L’Unité Audit des Hôpitaux, l’équipe d’audit du SPF Santé publique, de l’AFMPS et de l’INAMI, s’est penchée sur les opérations de pose de prothèses de la hanche dans les hôpitaux belges. Sur base de ses constats, elle formule des recommandations ciblées pour améliorer la qualité des soins et utiliser de manière optimale les moyens disponibles lors de ces opérations fréquentes.
En Belgique, tout comme en Europe, la pose d’une prothèse de la hanche est une opération fréquente. Leur nombre ne cesse d’augmenter, principalement en raison du vieillissement de la population. Sur base du registre belge des prothèses, Orthopride, cette opération est indiquée dans 91 % des cas en présence d’arthrose ou d’une fracture du col du fémur.
Évaluer la qualité du processus de soins pour les patients opérés
Pour en savoir plus sur les séjours hospitaliers destinés à la pose d’une prothèse de la hanche en Belgique, les auditeurs se sont basés sur des indicateurs ou des recommandations internationales issus de la littérature scientifique. Ils ont fondé leur analyse sur les données fédérales disponibles (depuis 2019), sur un questionnaire en ligne complété par 98 hôpitaux (automne 2022) et sur un audit de terrain mené dans 30 hôpitaux (printemps 2023). Cette étude a été réalisée en étroite collaboration avec les associations scientifiques belges concernées.

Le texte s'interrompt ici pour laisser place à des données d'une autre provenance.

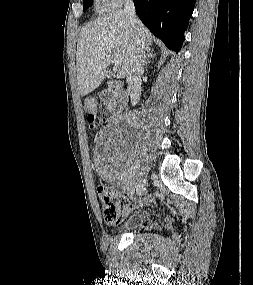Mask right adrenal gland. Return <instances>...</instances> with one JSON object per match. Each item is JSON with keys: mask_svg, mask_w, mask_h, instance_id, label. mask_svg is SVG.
I'll return each mask as SVG.
<instances>
[{"mask_svg": "<svg viewBox=\"0 0 253 285\" xmlns=\"http://www.w3.org/2000/svg\"><path fill=\"white\" fill-rule=\"evenodd\" d=\"M146 57H145V62L144 65H147L149 63V58H152L155 56V54L151 51V48L148 46L146 47Z\"/></svg>", "mask_w": 253, "mask_h": 285, "instance_id": "2a0ac1e0", "label": "right adrenal gland"}]
</instances>
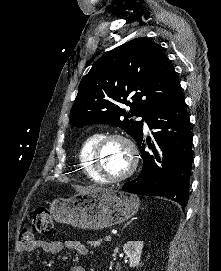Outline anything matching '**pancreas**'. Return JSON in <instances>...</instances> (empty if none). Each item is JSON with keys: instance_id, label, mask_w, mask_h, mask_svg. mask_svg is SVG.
<instances>
[{"instance_id": "pancreas-1", "label": "pancreas", "mask_w": 221, "mask_h": 271, "mask_svg": "<svg viewBox=\"0 0 221 271\" xmlns=\"http://www.w3.org/2000/svg\"><path fill=\"white\" fill-rule=\"evenodd\" d=\"M89 247H102L103 239H88Z\"/></svg>"}]
</instances>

Les constats de l’équipe d’audit
- La proportion de placements d’une prothèse totale de la hanche en cas d’arthrose est similaire dans toutes les régions. Dans la partie nord du pays, après une fracture du col du fémur, l’équipe d’audit observe plus souvent la pose d’une prothèse totale de la hanche que d’une prothèse fémorale.
- La durée d’hospitalisation a fortement diminué ces dernières années. L’organisation d’un trajet de soins selon le concept « rapid recovery after surgery » y contribue, en préparant le patient aux conséquences de la chirurgie dès la phase préopératoire, afin d’assurer une récupération des capacités fonctionnelles et un retour plus rapides en toute sécurité aux activités de la vie quotidienne.

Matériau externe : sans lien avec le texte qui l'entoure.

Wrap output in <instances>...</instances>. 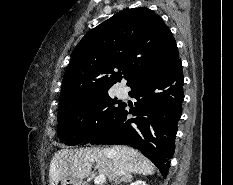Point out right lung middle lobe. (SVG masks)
Masks as SVG:
<instances>
[{"instance_id": "obj_1", "label": "right lung middle lobe", "mask_w": 233, "mask_h": 185, "mask_svg": "<svg viewBox=\"0 0 233 185\" xmlns=\"http://www.w3.org/2000/svg\"><path fill=\"white\" fill-rule=\"evenodd\" d=\"M121 105L104 91L59 107L57 132L60 140L76 145L89 139L110 121Z\"/></svg>"}]
</instances>
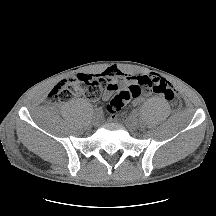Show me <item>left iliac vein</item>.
Listing matches in <instances>:
<instances>
[{
  "label": "left iliac vein",
  "instance_id": "4c4485c4",
  "mask_svg": "<svg viewBox=\"0 0 216 216\" xmlns=\"http://www.w3.org/2000/svg\"><path fill=\"white\" fill-rule=\"evenodd\" d=\"M125 124L130 131H135L139 126V121L133 114L126 119Z\"/></svg>",
  "mask_w": 216,
  "mask_h": 216
}]
</instances>
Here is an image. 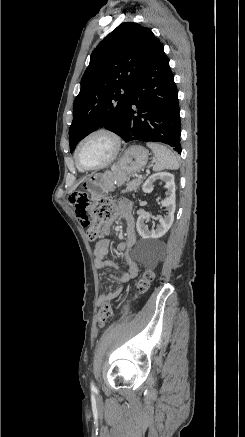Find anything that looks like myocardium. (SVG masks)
I'll return each mask as SVG.
<instances>
[{
	"instance_id": "f54148a6",
	"label": "myocardium",
	"mask_w": 245,
	"mask_h": 437,
	"mask_svg": "<svg viewBox=\"0 0 245 437\" xmlns=\"http://www.w3.org/2000/svg\"><path fill=\"white\" fill-rule=\"evenodd\" d=\"M95 135H105L108 136L112 141H113V152L110 155V157L105 160L104 162L97 164V165H93V166H87L84 165L79 158V151L80 148L82 146V144L89 138L95 136ZM122 146H123V140L122 137L120 136V134L115 131L112 128L109 127H98L95 128L91 131H89L88 133H86L77 143L76 147H75V151H74V157H75V161L78 167H80L83 170H97V169H102L107 167L108 165H110L111 163H113L119 156L121 150H122Z\"/></svg>"
}]
</instances>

- Le nombre d’opérations par hôpital et par chirurgien varie fortement d’un hôpital à l’autre. En 2019, le nombre de séjours par hôpital variait de 10 à 1.072 séjours. 4 % des orthopédistes avaient réalisé 24 % de l’ensemble des opérations pour prothèse totale de la hanche, tandis que 64 % d’entre eux avaient facturé moins d’une opération par semaine. Les analyses montrent qu’une augmentation du nombre d’opérations par hôpital et par chirurgien est associée à une réduction (statistiquement significative) de la durée du séjour.

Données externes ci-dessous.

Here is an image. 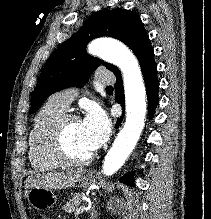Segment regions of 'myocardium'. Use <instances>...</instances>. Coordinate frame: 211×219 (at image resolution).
<instances>
[{
	"instance_id": "obj_1",
	"label": "myocardium",
	"mask_w": 211,
	"mask_h": 219,
	"mask_svg": "<svg viewBox=\"0 0 211 219\" xmlns=\"http://www.w3.org/2000/svg\"><path fill=\"white\" fill-rule=\"evenodd\" d=\"M72 121H79V117L75 114L63 113L53 122L47 136L48 147L52 155L63 164L84 166L92 162L95 153L92 152L86 157L77 158L68 151L65 143V135Z\"/></svg>"
}]
</instances>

- Les critères pour choisir une prothèse (type de prothèse, type de fixation, matériaux utilisés) dépendent de critères individuels liés au chirurgien. Ces critères doivent pourtant reposer sur des outils objectifs, des échelles ou des banques de données (registres). Les associations scientifiques sont compétentes pour élaborer des critères pour choisir la prothèse la mieux adaptée au patient.
- Le délai avant opération. En Belgique, 68 services d’orthopédie sur les 98 (càd 69 % des hôpitaux) opèrent plus de 75 % de leurs patients victimes de fracture dans le délai imparti, fixé à moins de 48 heures. 31 % des hôpitaux devront s’améliorer pour atteindre ce seuil. L’audit relève aussi des différences importantes dans le traitement d’une fracture du col du fémur pour les aspects suivants :
o La mesure et l’analyse du délai entre l’admission et l’opération.
o La réalisation d’une opération le week-end pour un patient admis le vendredi.
o Le choix du type de prothèse : prothèse totale ou partielle (fémorale).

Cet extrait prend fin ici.